62.333% for the 1951-52 crop year;

64.2% for 1952-53;


64.3% for 1953-54;
64.5% for 1954-55; and

63.5% for 1955-56,

the appellee Bacolod-Murcia Milling Company is, under the terms of its Resolution of August 20, 1936, duty
bound to grant similar increases to plaintiffs-appellants herein.

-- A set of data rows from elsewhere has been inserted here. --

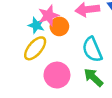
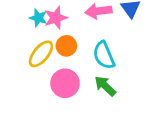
cyan star: (36, 25) -> (38, 18), moved
orange circle: (59, 26) -> (66, 46), moved

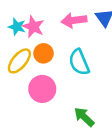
pink star: (56, 18) -> (33, 27), turned -30
green arrow: (105, 86) -> (84, 117), moved

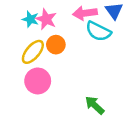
cyan semicircle: (79, 62) -> (98, 31), moved, turned -40
pink circle: (42, 89) -> (38, 81), moved

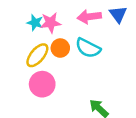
pink star: (46, 19) -> (51, 23), turned -30
cyan semicircle: (98, 31) -> (88, 48), moved

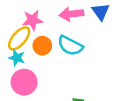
cyan star: (35, 23) -> (17, 58), moved
yellow ellipse: (37, 55) -> (19, 38), moved

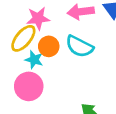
cyan star: (17, 58) -> (34, 60), moved

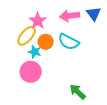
pink star: (38, 18) -> (38, 21), turned -30

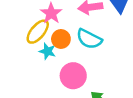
pink circle: (31, 72) -> (73, 76), moved

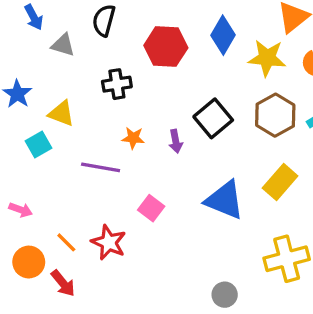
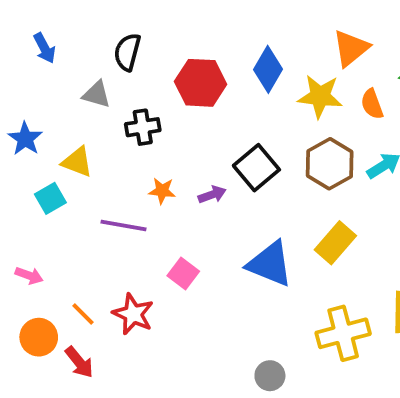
gray triangle: (63, 45) -> (97, 94), moved
purple arrow: (176, 141) -> (212, 195), turned -100

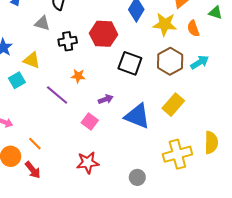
red hexagon: (201, 83) -> (104, 34), moved
black square: (256, 168) -> (130, 63), turned -30
purple arrow: (212, 195) -> (106, 99), moved
purple line: (123, 225) -> (57, 95), turned 30
red star: (133, 314) -> (88, 163), moved, turned -30

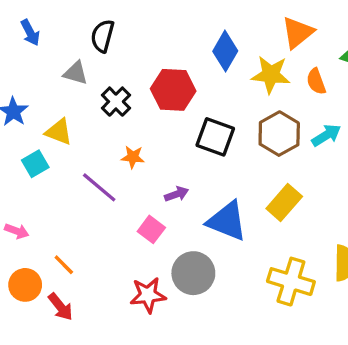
black cross: (68, 41) -> (116, 102), turned -36
yellow cross: (177, 154) -> (291, 282), turned 32
gray circle: (137, 177) -> (193, 273), moved, size x1.6

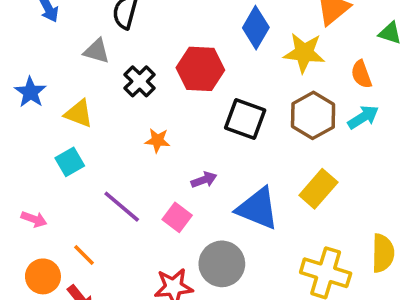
orange semicircle: (316, 81) -> (361, 74), moved
cyan square: (35, 164) -> (70, 162), moved
purple line: (99, 187) -> (122, 207), moved

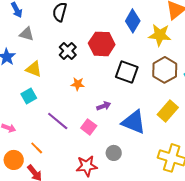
gray triangle: (97, 51) -> (27, 34), moved
gray circle: (222, 264) -> (114, 153), size x0.6

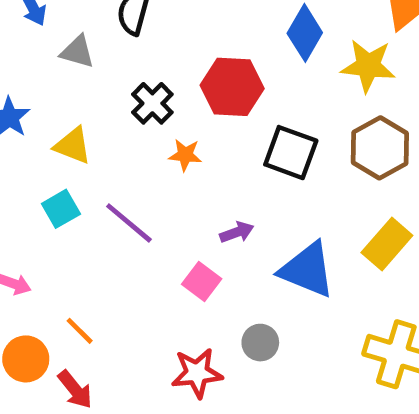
gray triangle: (27, 34) -> (77, 52), moved
orange star: (78, 84) -> (185, 155), moved
purple line: (58, 121) -> (129, 223), moved

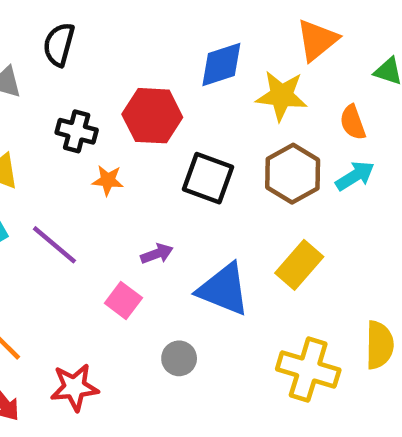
blue diamond: (305, 33) -> (221, 65), turned 42
black cross: (152, 103) -> (77, 131), turned -30
red star: (197, 373) -> (74, 387), moved

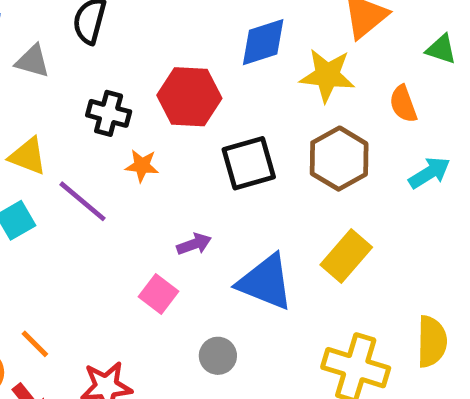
cyan arrow: (355, 176) -> (429, 173), moved
black square: (208, 178) -> (249, 163), turned -36
purple line: (54, 245) -> (82, 201), moved

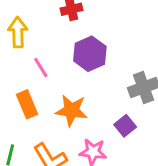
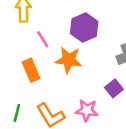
orange star: (71, 110) -> (69, 60), moved

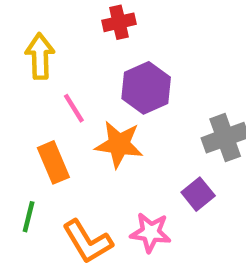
green line: (17, 113) -> (29, 217), moved

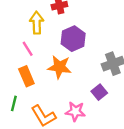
yellow arrow: (40, 56) -> (37, 23), moved
pink line: (74, 108) -> (28, 49), moved

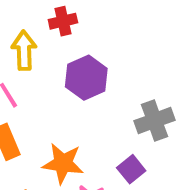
orange star: (59, 67) -> (63, 163), moved

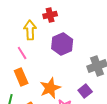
orange star: (63, 163) -> (50, 88), turned -30

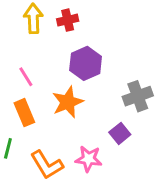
yellow arrow: (30, 30) -> (33, 19), moved
orange star: (50, 88) -> (68, 102), moved

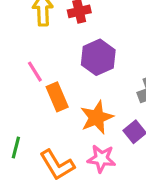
orange star: (68, 102) -> (97, 117), moved
orange rectangle: (24, 113) -> (57, 97), moved

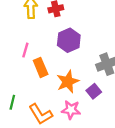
pink line: (35, 72) -> (25, 50), turned 48

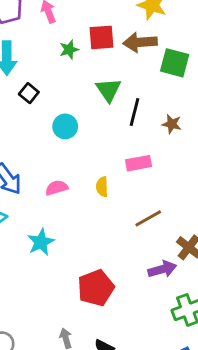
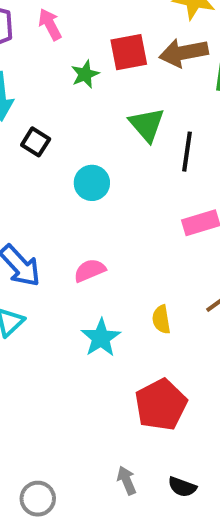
yellow semicircle: (102, 187) -> (161, 319), moved
cyan star: (41, 242) -> (101, 338), moved

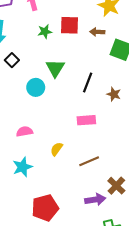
brown arrow: (184, 53) -> (97, 32), size x0.6
green triangle: (147, 125) -> (55, 68), moved
yellow semicircle: (161, 319) -> (57, 149), moved, turned 32

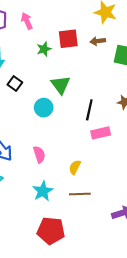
black line: (88, 82) -> (89, 110), moved
pink semicircle: (25, 132) -> (39, 154), turned 91
brown line: (89, 161) -> (80, 194), moved, turned 30
red pentagon: (45, 208) -> (51, 231), moved, turned 30

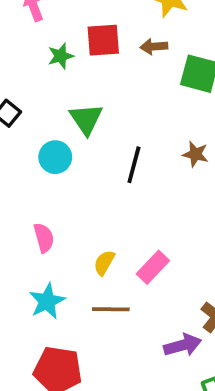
pink rectangle: (101, 133) -> (153, 267), moved, turned -36

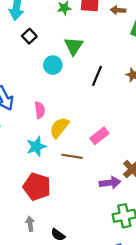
yellow semicircle: (104, 263) -> (59, 128), moved, size x1.5

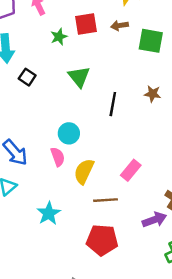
cyan circle: (53, 65) -> (69, 133), moved
cyan star: (36, 147) -> (49, 213), moved
red pentagon: (37, 187) -> (102, 240), moved

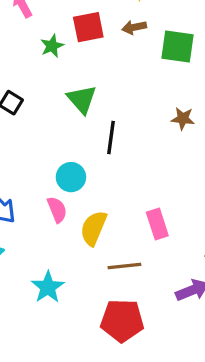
black line: (113, 104) -> (111, 137), moved
pink rectangle: (131, 170) -> (157, 224), turned -55

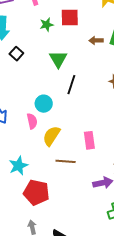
brown arrow: (134, 27) -> (96, 40), moved
red pentagon: (122, 321) -> (36, 192), moved

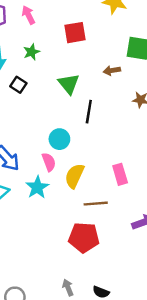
green star: (47, 25) -> (31, 52), moved
brown arrow: (96, 40) -> (112, 70), moved
cyan star: (18, 166) -> (37, 187), moved
red pentagon: (36, 192) -> (84, 237), moved

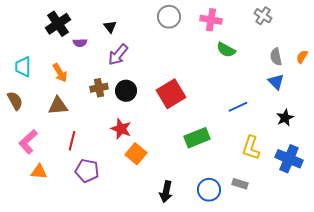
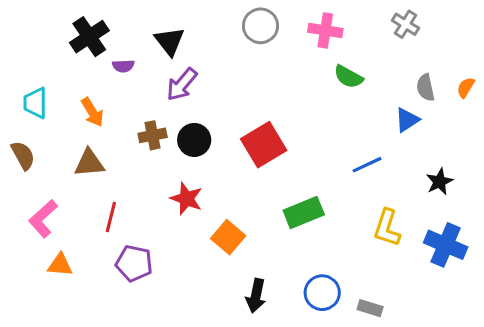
black triangle: (110, 27) -> (170, 41), size x1.5
blue triangle: (276, 82) -> (407, 120), moved, turned 42
orange square: (136, 154) -> (228, 237), moved
gray rectangle: (240, 184) -> (370, 308), moved

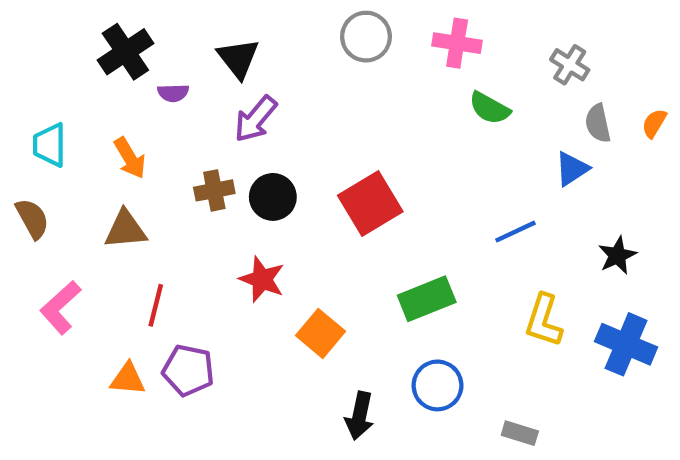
gray cross: (405, 24) -> (570, 65), moved
orange triangle: (60, 265) -> (128, 379), moved
blue circle: (322, 293) -> (438, 385), moved

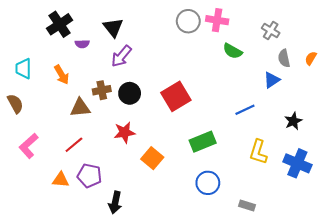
gray circle: (366, 37) -> (188, 21), moved
brown triangle: (125, 229) -> (80, 108), moved
red star: (262, 279) -> (124, 132), turned -30
red line: (156, 305) -> (74, 145), turned 36
black arrow: (360, 416) -> (115, 202), moved

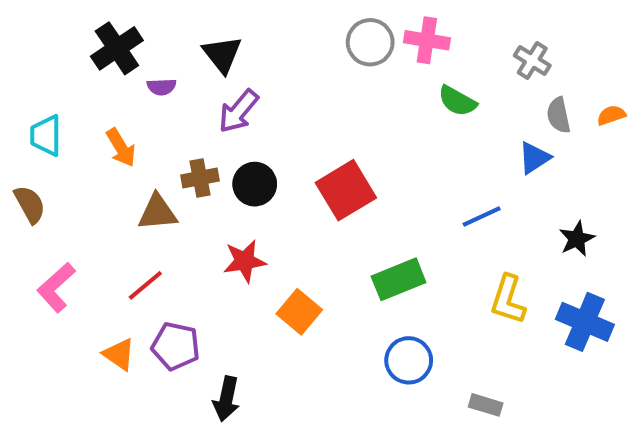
orange semicircle: (311, 58) -> (611, 115), turned 40
orange triangle: (61, 180) -> (119, 354), turned 30

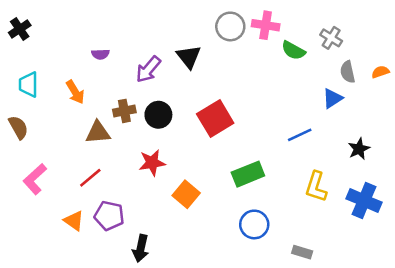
black cross: (117, 48) -> (20, 29), moved, size x0.7
black triangle: (222, 54) -> (189, 57), moved
green semicircle: (457, 101) -> (293, 50), moved

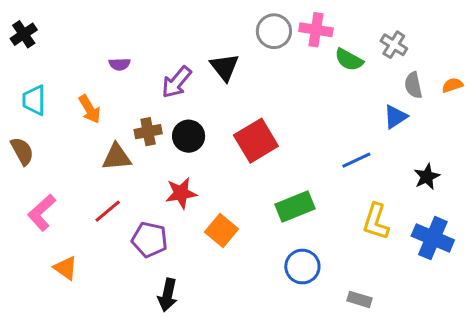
purple pentagon: (109, 216) -> (150, 240), moved
orange triangle: (74, 221) -> (66, 268), moved

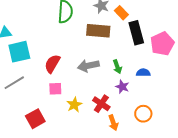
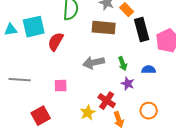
cyan square: (19, 52) -> (34, 27), moved
red semicircle: (52, 64) -> (56, 42), moved
gray line: (14, 83) -> (20, 80), turned 35
yellow star: (74, 105) -> (88, 113), moved

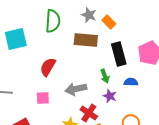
black rectangle: (142, 30) -> (119, 54), moved
red semicircle: (56, 42) -> (48, 67), moved
gray arrow: (94, 63) -> (76, 89), moved

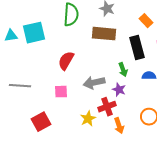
orange rectangle: (109, 22) -> (146, 21), moved
purple star: (110, 96) -> (119, 90), moved
red cross: (89, 113) -> (107, 107), turned 36

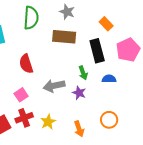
red semicircle: (66, 61) -> (26, 64), turned -48
pink square: (61, 92) -> (21, 95), turned -32
red cross: (107, 107) -> (24, 118), moved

WHEREFORE, the decision under appeal is reversed and set aside; and judgment is decreed sentencing
the defendant-appellee to pay plaintiffs-appellants the differential or increase of participation in the milled
sugar in accordance with paragraph 9 of the appellee Resolution of August 20, 1936, over and in addition to
the 60% expressed in the printed Amended Milling Contract, or the value thereof when due, as follows:

0,333% to appellants Montelibano for the 1951-1952 crop year, said appellants having received an
additional 2% corresponding to said year in October, 1953;

2.333% to appellant Gonzaga & Co., for the 1951-1952 crop year; and to all appellants thereafter —
4.2% for the 1952-1953 crop year;
4.3% for the 1953-1954 crop year;
4.5% for the 1954-1955 crop year;
3.5% for the 1955-1956 crop year;

with interest at the legal rate on the value of such differential during the time they were withheld; and the
right is reserved to plaintiffs-appellants to sue for such additional increases as they may be entitled to for the
crop years subsequent to those herein adjudged.

Costs against appellee, Bacolod-Murcia Milling Co.

Padilla, Bautista Angelo, Labrador, Concepcion, Barrera, Paredes and Dizon, JJ., concur.